— Work to complete —
What the task needs is every record repeated exactly, nothing more.

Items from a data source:

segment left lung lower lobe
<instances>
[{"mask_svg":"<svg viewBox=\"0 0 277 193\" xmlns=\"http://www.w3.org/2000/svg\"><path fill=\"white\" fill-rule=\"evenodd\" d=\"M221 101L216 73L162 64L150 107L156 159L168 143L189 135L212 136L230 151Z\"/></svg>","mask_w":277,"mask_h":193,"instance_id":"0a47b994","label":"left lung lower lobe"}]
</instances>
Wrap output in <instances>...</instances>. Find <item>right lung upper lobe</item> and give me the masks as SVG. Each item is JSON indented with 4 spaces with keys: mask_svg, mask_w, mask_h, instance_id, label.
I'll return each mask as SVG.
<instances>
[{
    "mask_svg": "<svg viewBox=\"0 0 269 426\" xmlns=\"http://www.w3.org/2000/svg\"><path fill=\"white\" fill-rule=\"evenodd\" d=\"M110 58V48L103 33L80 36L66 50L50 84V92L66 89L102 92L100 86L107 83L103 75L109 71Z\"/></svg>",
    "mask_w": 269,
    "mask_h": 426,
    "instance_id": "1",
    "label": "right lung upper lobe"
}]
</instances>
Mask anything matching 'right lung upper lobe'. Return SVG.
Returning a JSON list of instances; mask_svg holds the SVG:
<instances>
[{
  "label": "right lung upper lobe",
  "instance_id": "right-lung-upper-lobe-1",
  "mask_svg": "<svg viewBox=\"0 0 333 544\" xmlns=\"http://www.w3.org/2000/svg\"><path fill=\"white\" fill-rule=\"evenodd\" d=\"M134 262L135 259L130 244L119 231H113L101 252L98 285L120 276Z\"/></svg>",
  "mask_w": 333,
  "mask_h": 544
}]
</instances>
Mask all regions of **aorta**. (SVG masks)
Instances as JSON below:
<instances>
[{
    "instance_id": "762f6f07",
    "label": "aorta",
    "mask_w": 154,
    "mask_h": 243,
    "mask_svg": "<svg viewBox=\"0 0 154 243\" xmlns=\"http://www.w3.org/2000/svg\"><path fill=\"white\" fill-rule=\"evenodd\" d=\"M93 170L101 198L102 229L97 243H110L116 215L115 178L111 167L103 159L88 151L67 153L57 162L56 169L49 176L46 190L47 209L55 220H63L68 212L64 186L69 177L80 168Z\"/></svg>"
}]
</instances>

— Task result —
segment left lung lower lobe
<instances>
[{"mask_svg":"<svg viewBox=\"0 0 277 193\" xmlns=\"http://www.w3.org/2000/svg\"><path fill=\"white\" fill-rule=\"evenodd\" d=\"M221 101L216 73L162 64L150 107L156 159L168 143L189 135L212 136L230 151Z\"/></svg>","mask_w":277,"mask_h":193,"instance_id":"0a47b994","label":"left lung lower lobe"}]
</instances>
Wrap output in <instances>...</instances>. Find <item>right lung upper lobe</item> and give me the masks as SVG. Each item is JSON indented with 4 spaces with keys: mask_svg, mask_w, mask_h, instance_id, label.
I'll return each mask as SVG.
<instances>
[{
    "mask_svg": "<svg viewBox=\"0 0 269 426\" xmlns=\"http://www.w3.org/2000/svg\"><path fill=\"white\" fill-rule=\"evenodd\" d=\"M110 58V48L103 33L80 36L66 50L50 84V92L66 89L102 92L100 86L107 83L103 75L109 71Z\"/></svg>",
    "mask_w": 269,
    "mask_h": 426,
    "instance_id": "1",
    "label": "right lung upper lobe"
}]
</instances>
Mask anything matching 'right lung upper lobe'. Return SVG.
Returning a JSON list of instances; mask_svg holds the SVG:
<instances>
[{
  "label": "right lung upper lobe",
  "instance_id": "right-lung-upper-lobe-1",
  "mask_svg": "<svg viewBox=\"0 0 333 544\" xmlns=\"http://www.w3.org/2000/svg\"><path fill=\"white\" fill-rule=\"evenodd\" d=\"M134 262L135 259L130 244L119 231H113L101 252L98 285L120 276Z\"/></svg>",
  "mask_w": 333,
  "mask_h": 544
}]
</instances>
Mask all regions of **aorta**. (SVG masks)
Instances as JSON below:
<instances>
[{
    "instance_id": "762f6f07",
    "label": "aorta",
    "mask_w": 154,
    "mask_h": 243,
    "mask_svg": "<svg viewBox=\"0 0 154 243\" xmlns=\"http://www.w3.org/2000/svg\"><path fill=\"white\" fill-rule=\"evenodd\" d=\"M93 170L101 198L102 229L97 243H110L116 215L115 178L111 167L103 159L88 151L67 153L57 162L56 169L49 176L46 190L47 209L55 220H63L68 212L64 186L69 177L80 168Z\"/></svg>"
}]
</instances>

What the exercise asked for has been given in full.